---------- Data provided

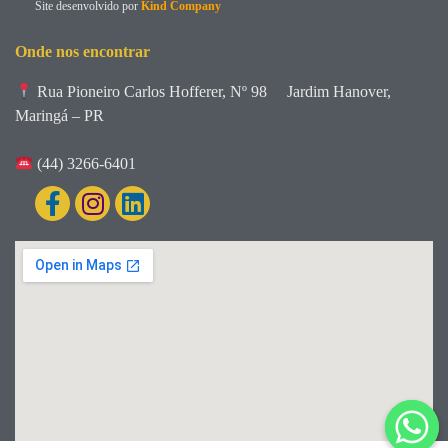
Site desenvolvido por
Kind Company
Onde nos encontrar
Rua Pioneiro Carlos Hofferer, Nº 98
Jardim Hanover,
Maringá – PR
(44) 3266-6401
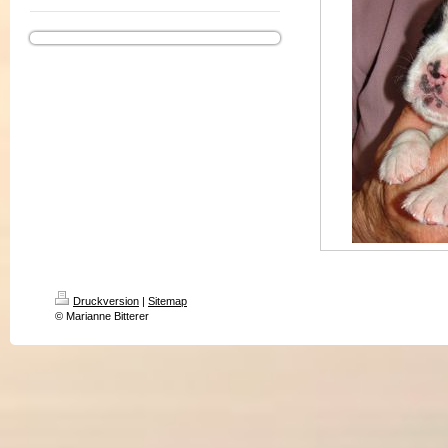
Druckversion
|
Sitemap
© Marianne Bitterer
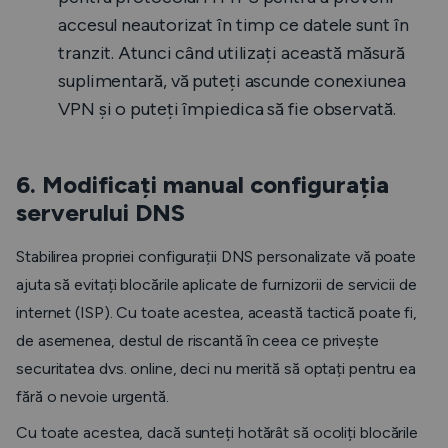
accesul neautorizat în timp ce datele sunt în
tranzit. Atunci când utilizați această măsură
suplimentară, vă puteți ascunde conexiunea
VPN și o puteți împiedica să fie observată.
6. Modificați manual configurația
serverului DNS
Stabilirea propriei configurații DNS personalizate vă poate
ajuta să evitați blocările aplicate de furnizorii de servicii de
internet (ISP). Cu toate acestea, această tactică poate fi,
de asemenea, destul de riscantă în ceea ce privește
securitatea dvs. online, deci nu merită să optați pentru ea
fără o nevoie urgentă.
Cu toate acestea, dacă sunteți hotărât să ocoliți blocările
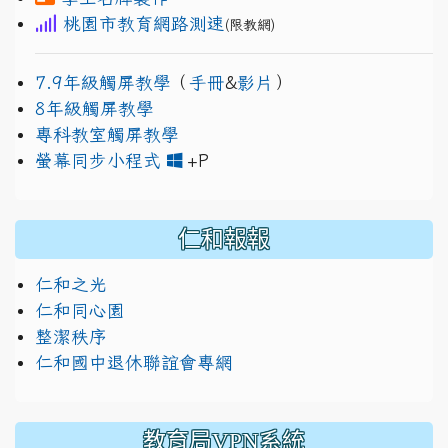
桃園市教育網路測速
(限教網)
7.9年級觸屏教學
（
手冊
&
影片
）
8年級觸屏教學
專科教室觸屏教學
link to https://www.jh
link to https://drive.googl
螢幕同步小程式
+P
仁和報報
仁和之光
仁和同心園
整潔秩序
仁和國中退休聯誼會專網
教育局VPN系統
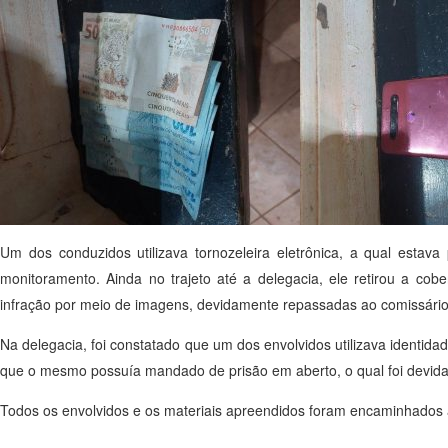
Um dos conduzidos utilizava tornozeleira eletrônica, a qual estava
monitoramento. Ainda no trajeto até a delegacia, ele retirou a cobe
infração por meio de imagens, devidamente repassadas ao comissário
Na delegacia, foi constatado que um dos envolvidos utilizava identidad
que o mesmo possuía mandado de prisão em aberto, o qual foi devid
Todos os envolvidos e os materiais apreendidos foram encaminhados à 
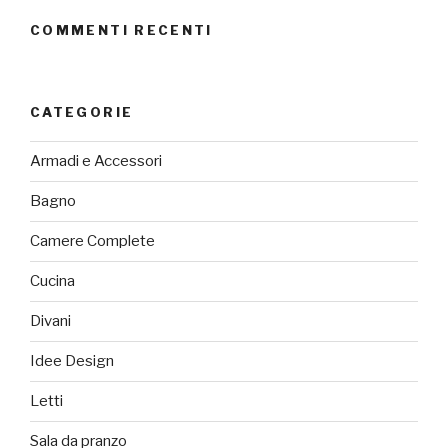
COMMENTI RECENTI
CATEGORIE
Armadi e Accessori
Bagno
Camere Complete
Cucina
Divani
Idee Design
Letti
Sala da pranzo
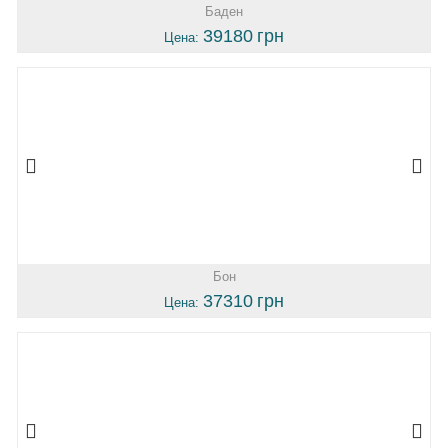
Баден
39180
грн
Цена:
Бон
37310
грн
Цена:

--------------------

What needs to be done: Return each line of the material in which the string "această" can be found.

Answer for this exercise:
tranzit. Atunci când utilizați această măsură
internet (ISP). Cu toate acestea, această tactică poate fi,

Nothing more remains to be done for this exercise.